I’m spending an exciting two days in Berlin helping the OKFN/P2PU prepare their School Of Data (SoD) course/s. I’m sure this will turn out to be a seminal event in both Internet education and advancement in “data wrangling”. Here’s the initial announcement – http://blog.okfn.org/2012/02/08/announcing-the-school-of-data/ . “The School will be a joint venture between the Open Knowledge Foundation and Peer 2 Peer University (P2PU). ”

There’s a huge need for skilled and inventive data wrangling. This is a mixture of technical knowledge and knowhow and the “course” will cover both. We are working out the granularity of the “course” – almost certainly a collection of smaller units, generally self-paced but with some clear timelines. P2PU has had considerable experience in this – for example partnering with Mozilla on web skills.

Here’s Laura Newman – the course coordinator – getting our thoughts organized and photographed, and here’s Rufus Pollock and Stiivi Urbanek hard at work planning the details.

Stiivi has put together a great “architecture” for the technical side of the course which goes from acquiring data, to cleaning, filtering, repurposing and presentation. We have a strong sense of pipeline, where course participants take a problem from start to finish, using the appropriate skills are each stage. We are presenting this round “challenges” – we take a theme which everyone can relate to and go all the way from finding the data to drawing conclusions.

The course structure and participation is flexible and controlled – there is no hierarchical distinction between teachers and leaners – we are all a bit of both. We expect information to flow from and to the course.
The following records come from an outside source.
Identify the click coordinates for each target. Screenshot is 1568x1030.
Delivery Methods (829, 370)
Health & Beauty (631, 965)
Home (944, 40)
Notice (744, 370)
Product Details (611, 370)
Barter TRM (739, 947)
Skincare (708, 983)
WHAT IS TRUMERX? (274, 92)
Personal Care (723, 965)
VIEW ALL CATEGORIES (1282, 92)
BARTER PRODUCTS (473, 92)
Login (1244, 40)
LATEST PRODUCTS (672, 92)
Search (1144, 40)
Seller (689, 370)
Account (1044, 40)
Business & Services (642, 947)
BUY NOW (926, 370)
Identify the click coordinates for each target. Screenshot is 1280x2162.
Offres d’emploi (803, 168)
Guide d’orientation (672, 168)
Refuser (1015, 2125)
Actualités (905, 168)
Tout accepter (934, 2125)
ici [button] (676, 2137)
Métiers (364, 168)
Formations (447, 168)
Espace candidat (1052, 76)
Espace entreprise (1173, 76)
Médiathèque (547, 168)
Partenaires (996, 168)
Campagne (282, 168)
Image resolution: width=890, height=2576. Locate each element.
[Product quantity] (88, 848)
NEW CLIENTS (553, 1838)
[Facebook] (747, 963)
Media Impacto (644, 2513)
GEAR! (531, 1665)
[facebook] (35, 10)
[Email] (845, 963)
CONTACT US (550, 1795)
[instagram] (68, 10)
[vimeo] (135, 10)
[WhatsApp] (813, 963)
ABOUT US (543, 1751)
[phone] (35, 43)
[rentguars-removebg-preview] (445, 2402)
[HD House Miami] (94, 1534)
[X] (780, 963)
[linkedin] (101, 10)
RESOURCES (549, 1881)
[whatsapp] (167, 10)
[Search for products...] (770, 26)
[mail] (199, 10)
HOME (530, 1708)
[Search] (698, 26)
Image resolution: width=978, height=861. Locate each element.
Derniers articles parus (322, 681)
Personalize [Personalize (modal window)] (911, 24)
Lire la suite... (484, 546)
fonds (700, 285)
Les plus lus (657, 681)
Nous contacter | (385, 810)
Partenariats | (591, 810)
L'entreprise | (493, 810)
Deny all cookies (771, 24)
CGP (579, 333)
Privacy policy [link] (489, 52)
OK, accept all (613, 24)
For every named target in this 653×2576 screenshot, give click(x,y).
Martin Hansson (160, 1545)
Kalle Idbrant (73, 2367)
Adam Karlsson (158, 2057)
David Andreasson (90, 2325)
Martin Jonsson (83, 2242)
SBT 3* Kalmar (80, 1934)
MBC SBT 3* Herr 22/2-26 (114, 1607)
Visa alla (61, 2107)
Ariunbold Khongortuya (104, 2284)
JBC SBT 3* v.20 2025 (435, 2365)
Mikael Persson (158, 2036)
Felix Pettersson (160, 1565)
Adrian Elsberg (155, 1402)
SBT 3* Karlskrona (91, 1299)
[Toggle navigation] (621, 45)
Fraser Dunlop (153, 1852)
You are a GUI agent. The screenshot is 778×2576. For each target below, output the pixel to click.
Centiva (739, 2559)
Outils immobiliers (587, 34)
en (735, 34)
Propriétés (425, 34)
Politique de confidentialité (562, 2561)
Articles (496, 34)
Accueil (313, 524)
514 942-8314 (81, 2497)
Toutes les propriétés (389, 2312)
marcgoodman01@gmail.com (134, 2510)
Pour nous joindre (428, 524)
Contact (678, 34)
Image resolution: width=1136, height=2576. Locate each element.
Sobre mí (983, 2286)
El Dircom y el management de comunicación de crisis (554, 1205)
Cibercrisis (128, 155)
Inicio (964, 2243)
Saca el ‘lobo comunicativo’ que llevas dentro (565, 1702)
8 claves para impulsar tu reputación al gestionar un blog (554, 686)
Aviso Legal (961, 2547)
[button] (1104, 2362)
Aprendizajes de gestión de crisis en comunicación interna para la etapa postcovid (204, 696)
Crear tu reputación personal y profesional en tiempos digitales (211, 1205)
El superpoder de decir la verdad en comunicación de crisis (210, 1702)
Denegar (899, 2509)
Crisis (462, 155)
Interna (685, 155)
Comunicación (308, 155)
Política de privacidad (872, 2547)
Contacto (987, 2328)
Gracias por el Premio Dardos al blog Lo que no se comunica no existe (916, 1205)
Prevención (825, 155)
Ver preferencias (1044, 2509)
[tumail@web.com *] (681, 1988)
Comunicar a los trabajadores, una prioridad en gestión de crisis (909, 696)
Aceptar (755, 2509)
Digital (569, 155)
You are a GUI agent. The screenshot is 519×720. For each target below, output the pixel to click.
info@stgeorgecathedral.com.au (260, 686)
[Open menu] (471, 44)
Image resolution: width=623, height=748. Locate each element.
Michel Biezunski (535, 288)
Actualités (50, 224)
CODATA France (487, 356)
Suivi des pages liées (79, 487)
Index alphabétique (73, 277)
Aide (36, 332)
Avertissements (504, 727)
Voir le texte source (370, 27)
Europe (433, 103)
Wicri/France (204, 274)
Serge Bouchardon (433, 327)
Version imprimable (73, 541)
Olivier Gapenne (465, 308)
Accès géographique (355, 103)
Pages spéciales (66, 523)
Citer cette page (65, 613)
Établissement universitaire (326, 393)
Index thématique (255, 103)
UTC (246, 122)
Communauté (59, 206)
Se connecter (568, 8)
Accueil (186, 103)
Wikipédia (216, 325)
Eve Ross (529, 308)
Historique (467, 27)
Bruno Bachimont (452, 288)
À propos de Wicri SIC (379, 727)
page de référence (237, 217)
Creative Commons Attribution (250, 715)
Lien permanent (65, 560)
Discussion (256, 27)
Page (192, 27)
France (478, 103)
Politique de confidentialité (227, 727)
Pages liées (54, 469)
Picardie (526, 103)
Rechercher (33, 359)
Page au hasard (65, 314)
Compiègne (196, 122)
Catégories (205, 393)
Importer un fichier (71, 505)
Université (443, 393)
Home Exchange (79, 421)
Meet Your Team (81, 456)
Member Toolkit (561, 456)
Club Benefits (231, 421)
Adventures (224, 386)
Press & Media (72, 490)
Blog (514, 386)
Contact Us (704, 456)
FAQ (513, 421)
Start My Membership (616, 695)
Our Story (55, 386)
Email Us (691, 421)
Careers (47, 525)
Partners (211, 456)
The overall components (stages) – which have largely crystallized in our planning – are

  • Data sources
  • Discovery and acquisition
  • Extraction
  • Cleansing, transformation, and integration
  • Analytical modelling
  • Data mining
  • Presentation, Analysis, publishing and packaging

And an overarching subject of “data governance”

To analyse a particular subject a participant needs to go through the processes above, although not all will be needed for a given problem/challenge. We call this process a “journey”, where we visit the different stages on a planned itinerary. Many courses will be organized like this – and the first we have designed is “What is unique about my country?”

In this participants (perhaps working in teams) will find and extract information about their country, clean, fliter and integrate it and finally present answers to this very general question (which requires comparison with other countries).

In an orthogonal fashion, participants will also study a particular stage in depth. In the journey metaphor, this is like spending your time in one place, finding the different ways of tackling it. So one early topic will be “Crawling and scraping” – there are several different tools, approaches and problems.

There’s a real buzz! Over 300 people have signed up and we had an IRC meeting yesterday with 30 – who are very keen to be involved and contribute. Lots of great skills and ideas.

Much more later – on a regular basis – as this is an important part of my life.